370 marine support vessel yang tangguh.
Vice President Corporate Communication PT Pertamina (Persero), Muhammad Baron, menegaskan bahwa esensi dari ketahanan energi adalah aksesibilitas—bagaimana energi itu benar-benar sampai ke tangan yang membutuhkan.

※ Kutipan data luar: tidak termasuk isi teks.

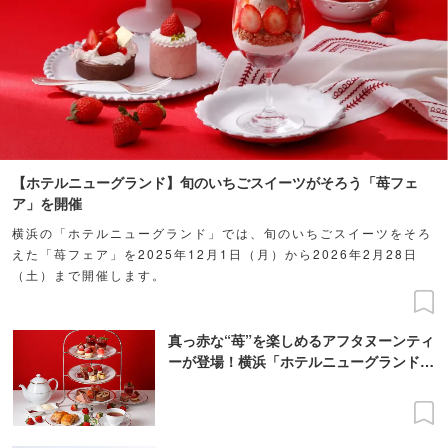
【ホテルニューグランド】旬のいちごスイーツがそろう「苺フェ
ア」を開催
横浜の「ホテルニューグランド」では、旬のいちごスイーツをそろ
えた「苺フェア」を2025年12月1日（月）から2026年2月28日
（土）まで開催します。
真っ赤な“苺”を楽しめるアフタヌーンティ
ーが登場！横浜「ホテルニューグランド」
で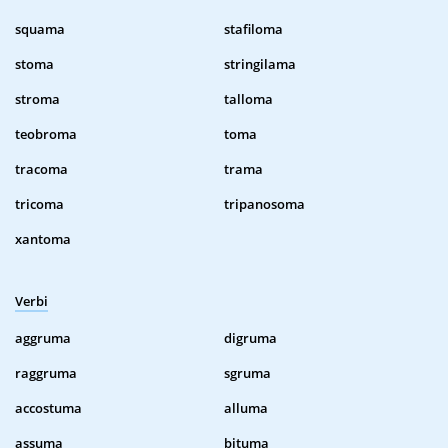
squama
stafiloma
stoma
stringilama
stroma
talloma
teobroma
toma
tracoma
trama
tricoma
tripanosoma
xantoma
Verbi
aggruma
digruma
raggruma
sgruma
accostuma
alluma
assuma
bituma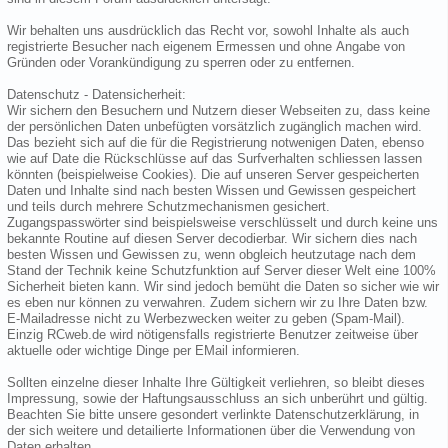
Wir behalten uns ausdrücklich das Recht vor, sowohl Inhalte als auch
registrierte Besucher nach eigenem Ermessen und ohne Angabe von
Gründen oder Vorankündigung zu sperren oder zu entfernen.
Datenschutz - Datensicherheit:
Wir sichern den Besuchern und Nutzern dieser Webseiten zu, dass keine
der persönlichen Daten unbefügten vorsätzlich zugänglich machen wird.
Das bezieht sich auf die für die Registrierung notwenigen Daten, ebenso
wie auf Date die Rückschlüsse auf das Surfverhalten schliessen lassen
könnten (beispielweise Cookies). Die auf unseren Server gespeicherten
Daten und Inhalte sind nach besten Wissen und Gewissen gespeichert
und teils durch mehrere Schutzmechanismen gesichert.
Zugangspasswörter sind beispielsweise verschlüsselt und durch keine uns
bekannte Routine auf diesen Server decodierbar. Wir sichern dies nach
besten Wissen und Gewissen zu, wenn obgleich heutzutage nach dem
Stand der Technik keine Schutzfunktion auf Server dieser Welt eine 100%
Sicherheit bieten kann. Wir sind jedoch bemüht die Daten so sicher wie wir
es eben nur können zu verwahren. Zudem sichern wir zu Ihre Daten bzw.
E-Mailadresse nicht zu Werbezwecken weiter zu geben (Spam-Mail).
Einzig RCweb.de wird nötigensfalls registrierte Benutzer zeitweise über
aktuelle oder wichtige Dinge per EMail informieren.
Sollten einzelne dieser Inhalte Ihre Gültigkeit verliehren, so bleibt dieses
Impressung, sowie der Haftungsausschluss an sich unberührt und gültig.
Beachten Sie bitte unsere gesondert verlinkte Datenschutzerklärung, in
der sich weitere und detailierte Informationen über die Verwendung von
Daten erhalten.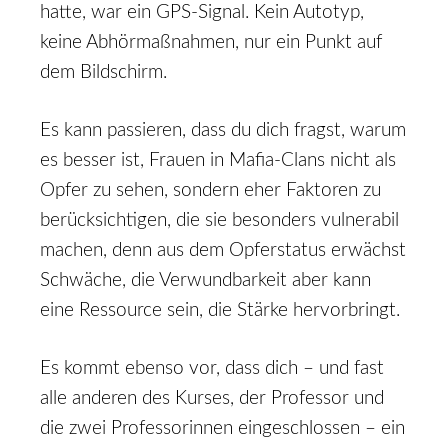
hatte, war ein GPS-Signal. Kein Autotyp,
keine Abhörmaßnahmen, nur ein Punkt auf
dem Bildschirm.
Es kann passieren, dass du dich fragst, warum
es besser ist, Frauen in Mafia-Clans nicht als
Opfer zu sehen, sondern eher Faktoren zu
berücksichtigen, die sie besonders vulnerabil
machen, denn aus dem Opferstatus erwächst
Schwäche, die Verwundbarkeit aber kann
eine Ressource sein, die Stärke hervorbringt.
Es kommt ebenso vor, dass dich – und fast
alle anderen des Kurses, der Professor und
die zwei Professorinnen eingeschlossen – ein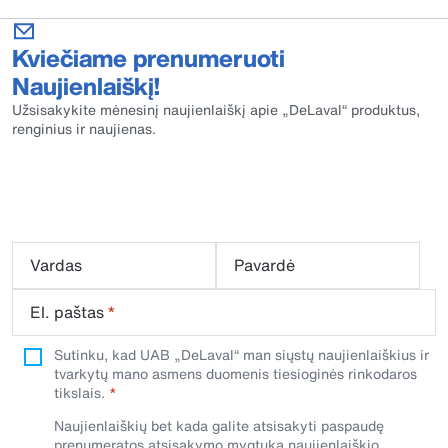
Kviečiame prenumeruoti
Naujienlaiškį!
Užsisakykite mėnesinį naujienlaiškį apie „DeLaval“ produktus,
renginius ir naujienas.
Vardas
Pavardė
El. paštas
*
Sutinku, kad UAB „DeLaval“ man siųstų naujienlaiškius ir
tvarkytų mano asmens duomenis tiesioginės rinkodaros
tikslais.
Naujienlaiškių bet kada galite atsisakyti paspaudę
prenumeratos atsisakymo mygtuką naujienlaiškio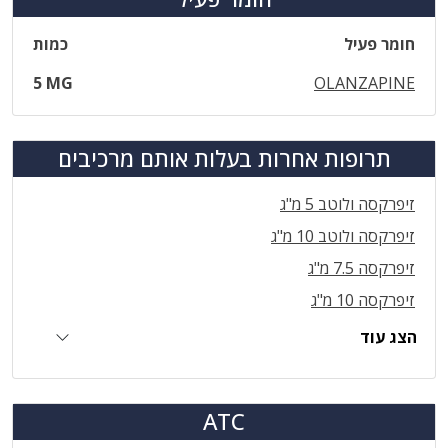
חומר פעיל
כמות
5 MG
OLANZAPINE
תרופות אחרות בעלות אותם מרכיבים
זיפרקסה ולוטב 5 מ"ג
זיפרקסה ולוטב 10 מ"ג
זיפרקסה 7.5 מ"ג
זיפרקסה 10 מ"ג
הצג עוד
ATC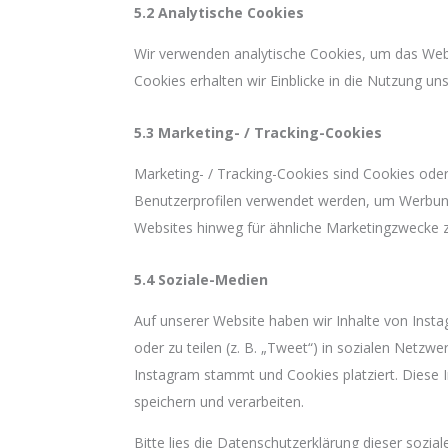
5.2 Analytische Cookies
Wir verwenden analytische Cookies, um das Websi
Cookies erhalten wir Einblicke in die Nutzung un
5.3 Marketing- / Tracking-Cookies
Marketing- / Tracking-Cookies sind Cookies oder
Benutzerprofilen verwendet werden, um Werbun
Websites hinweg für ähnliche Marketingzwecke z
5.4 Soziale-Medien
Auf unserer Website haben wir Inhalte von Insta
oder zu teilen (z. B. „Tweet“) in sozialen Netzw
Instagram stammt und Cookies platziert. Diese 
speichern und verarbeiten.
Bitte lies die Datenschutzerklärung dieser sozia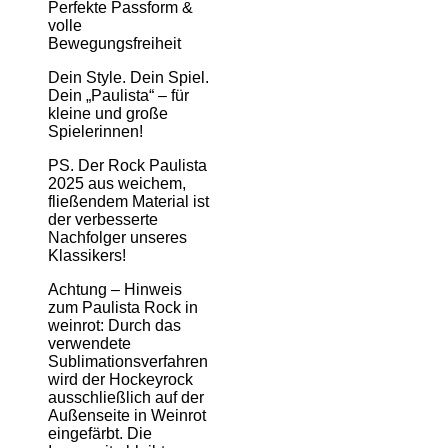
Perfekte Passform &
volle
Bewegungsfreiheit
Dein Style. Dein Spiel.
Dein
„
Paulista
“
–
für
kleine und große
Spielerinnen!
PS. Der Rock Paulista
2025 aus weichem,
fließendem Material ist
der verbesserte
Nachfolger unseres
Klassikers!
Achtung – Hinweis
zum Paulista Rock in
weinrot: Durch das
verwendete
Sublimationsverfahren
wird der Hockeyrock
ausschließlich auf der
Außenseite in Weinrot
eingefärbt. Die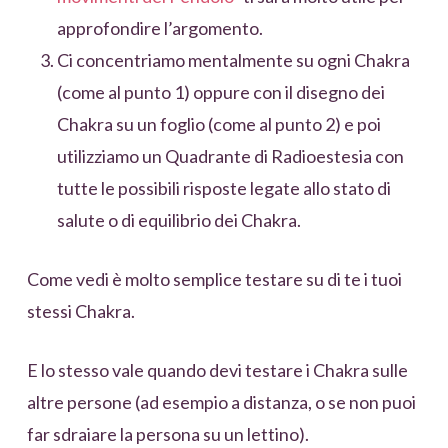
approfondire l’argomento.
Ci concentriamo mentalmente su ogni Chakra
(come al punto 1) oppure con il disegno dei
Chakra su un foglio (come al punto 2) e poi
utilizziamo un Quadrante di Radioestesia con
tutte le possibili risposte legate allo stato di
salute o di equilibrio dei Chakra.
Come vedi è molto semplice testare su di te i tuoi
stessi Chakra.
E lo stesso vale quando devi testare i Chakra sulle
altre persone (ad esempio a distanza, o se non puoi
far sdraiare la persona su un lettino).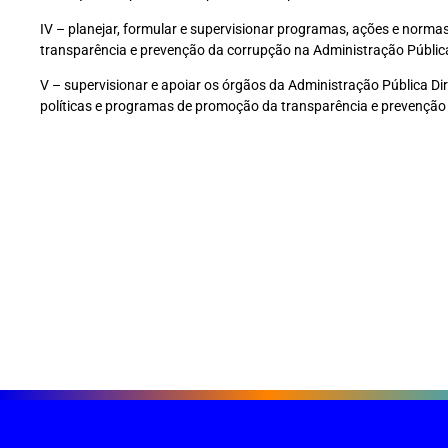
IV – planejar, formular e supervisionar programas, ações e normas
transparência e prevenção da corrupção na Administração Pública
V – supervisionar e apoiar os órgãos da Administração Pública D
políticas e programas de promoção da transparência e prevenção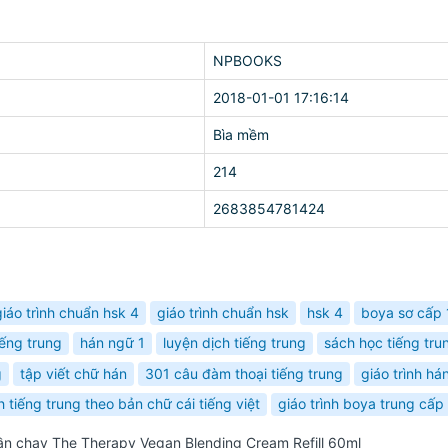
NPBOOKS
2018-01-01 17:16:14
Bìa mềm
214
2683854781424
giáo trình chuẩn hsk 4
giáo trình chuẩn hsk
hsk 4
boya sơ cấp 
iếng trung
hán ngữ 1
luyện dịch tiếng trung
sách học tiếng tru
g
tập viết chữ hán
301 câu đàm thoại tiếng trung
giáo trình há
h tiếng trung theo bản chữ cái tiếng việt
giáo trình boya trung cấp
ần chay The Therapy Vegan Blending Cream Refill 60ml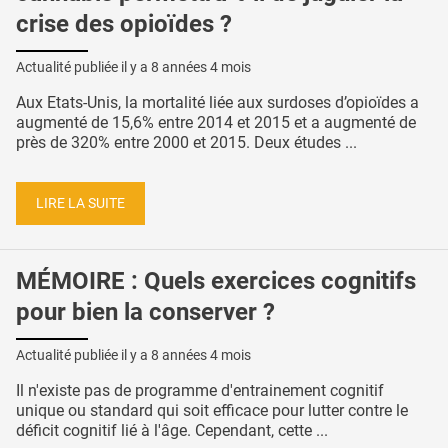
crise des opioïdes ?
Actualité publiée il y a
8 années 4 mois
Aux Etats-Unis, la mortalité liée aux surdoses d’opioïdes a
augmenté de 15,6% entre 2014 et 2015 et a augmenté de
près de 320% entre 2000 et 2015. Deux études ...
LIRE LA SUITE
MÉMOIRE : Quels exercices cognitifs
pour bien la conserver ?
Actualité publiée il y a
8 années 4 mois
Il n'existe pas de programme d'entrainement cognitif
unique ou standard qui soit efficace pour lutter contre le
déficit cognitif lié à l'âge. Cependant, cette ...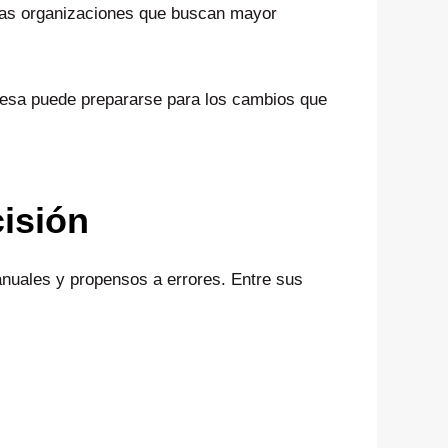
ellas organizaciones que buscan mayor
resa puede prepararse para los cambios que
cisión
nuales y propensos a errores. Entre sus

“Sebagai BUMN energi, Pertamina mengemban amanah untuk memastikan masyarakat dapat memperoleh akses energi di mana pun mereka berada. Di balik setiap liter BBM dan setiap tabung LPG yang diterima masyarakat, terdapat sistem logistik yang bekerja secara terintegrasi, mulai dari produksi hingga distribusi,” ujar Baron, Selasa (30/06/2026).
Melalui sinergi tanpa batas dari hulu ke hilir, Pertamina terus memperkuat infrastruktur distribusi agar akses energi di Indonesia semakin mudah, merata, dan andal. Energi yang merata adalah kunci utama untuk memperkuat ketahanan nasional dan menyalakan optimisme ekonomi di seluruh pelosok negeri. (fa/fz)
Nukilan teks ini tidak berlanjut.